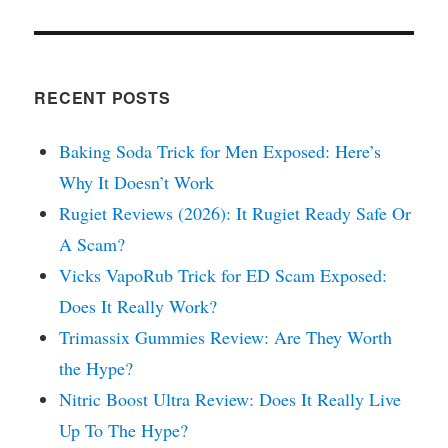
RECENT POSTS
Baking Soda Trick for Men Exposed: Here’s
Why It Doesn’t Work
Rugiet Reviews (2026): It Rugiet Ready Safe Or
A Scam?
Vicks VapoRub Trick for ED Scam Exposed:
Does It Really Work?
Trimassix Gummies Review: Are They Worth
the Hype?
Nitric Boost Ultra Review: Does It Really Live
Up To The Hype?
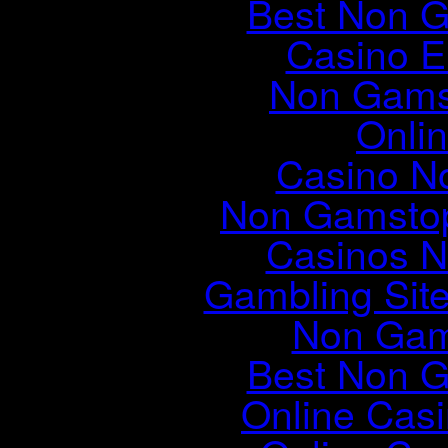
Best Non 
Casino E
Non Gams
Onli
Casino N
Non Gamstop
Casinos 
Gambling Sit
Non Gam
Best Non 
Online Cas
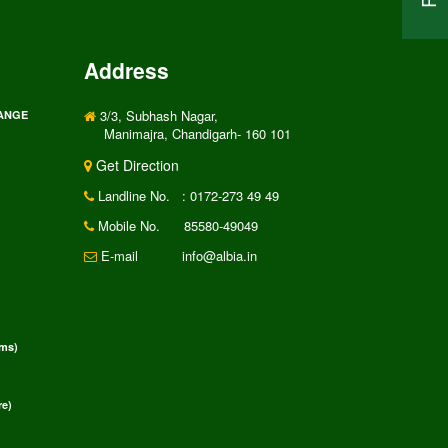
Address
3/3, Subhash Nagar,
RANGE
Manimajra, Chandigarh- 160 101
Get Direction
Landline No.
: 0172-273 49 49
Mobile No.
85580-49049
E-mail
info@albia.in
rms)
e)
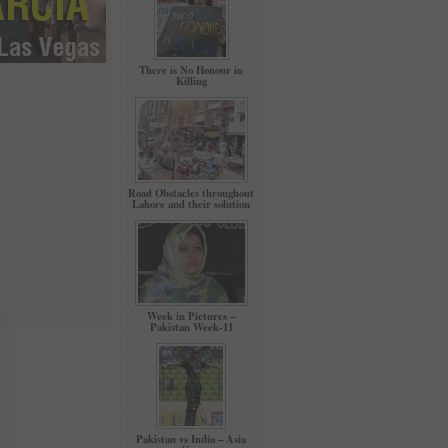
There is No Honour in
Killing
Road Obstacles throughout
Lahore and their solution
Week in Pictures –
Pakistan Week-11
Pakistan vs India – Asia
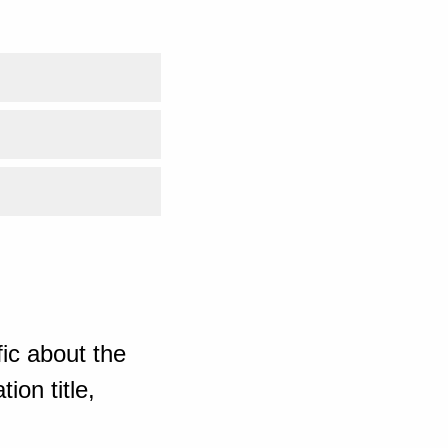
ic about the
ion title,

□ □ □

* _What you need to do_
Go through the material above and return each line that holds the word "Trick".

* _Result of this exercise_
Baking Soda Trick for Men Exposed: Here’s
Vicks VapoRub Trick for ED Scam Exposed:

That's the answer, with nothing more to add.